## What is required
Throughout the entries below, report every line where "suknja" is found.

## Given records
-------------------------
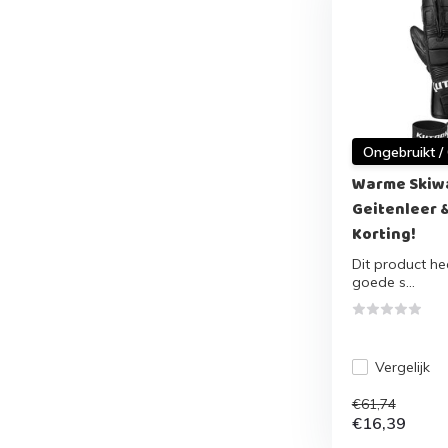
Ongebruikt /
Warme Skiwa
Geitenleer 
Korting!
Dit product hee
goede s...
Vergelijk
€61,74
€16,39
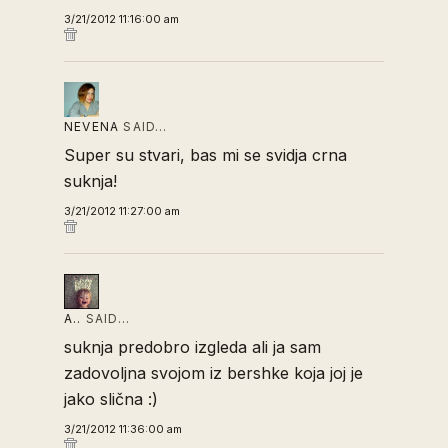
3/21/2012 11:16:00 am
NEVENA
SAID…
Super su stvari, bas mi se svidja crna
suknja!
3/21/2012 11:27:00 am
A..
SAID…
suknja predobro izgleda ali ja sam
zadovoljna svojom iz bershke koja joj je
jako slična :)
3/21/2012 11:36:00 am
-------------------------
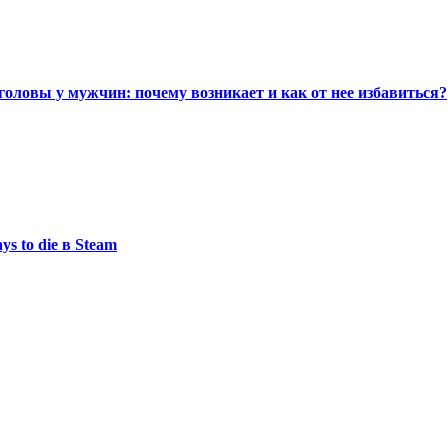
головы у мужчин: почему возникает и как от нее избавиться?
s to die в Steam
-------------------------
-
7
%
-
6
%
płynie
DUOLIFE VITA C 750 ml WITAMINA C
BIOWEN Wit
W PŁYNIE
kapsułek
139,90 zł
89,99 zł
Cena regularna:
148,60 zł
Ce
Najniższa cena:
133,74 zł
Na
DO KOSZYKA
-------------------------
## Written solution
suknja!
suknja predobro izgleda ali ja sam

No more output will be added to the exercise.